Bonding with your baby
Dr. Bettye M. Caldwell
Contrary to what many people think, parents don't always bond automatically with their infants immediately after birth. Bonding isn't a one-time-only event; it's a process. The intense connection between parents and children develops as they gradually get to know each other and, quite naturally, fall in love.
One of the biggest boosts to the bonding process is cuddling. Experts say that at birth touch is the most developed of the five senses. It's also the earliest to develop in the womb. That's why your baby craves and responds so strongly to being held, hugged, stroked, and generally caressed--especially when you hold him against your bare skin.
Every baby is different.
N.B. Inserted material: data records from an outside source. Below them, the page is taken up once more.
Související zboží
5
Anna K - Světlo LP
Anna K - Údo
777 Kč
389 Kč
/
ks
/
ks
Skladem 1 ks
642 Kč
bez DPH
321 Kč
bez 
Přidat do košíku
Some want and need more cuddling than others. Although it may seem troublesome to hold your infant as much as he wants, in the long run it pays off. Your close attention and responsiveness in the early months will make your baby more secure, happier, and less frustrated by the end of his first year.
Looking In Your Eyes
At birth, a baby's eyes can focus clearly only at a distance of between 10 and 16 inches. This is, not coincidentally, exactly the distance from your baby's face to yours when he's in your arms.
Research has demonstrated that infants would rather look at a human face than anything else, especially when they can make eye contact. Eventually, your loving gazes will be rewarded with a magical moment: your baby's first smile. If your baby breaks off eye contact, it just means he's had enough and needs a rest.
Breast vs. Bottle
Though breastfeeding isn't a requirement for good bonding, babies thrive on the contact it guarantees. Bottle-feeding can be gratifying too. Hold your baby close while you feed him.
Our parenting advice is given as suggestions only. We recommend you also consult your healthcare provider, and urge you to contact them immediately if your question is urgent or about a medical condition.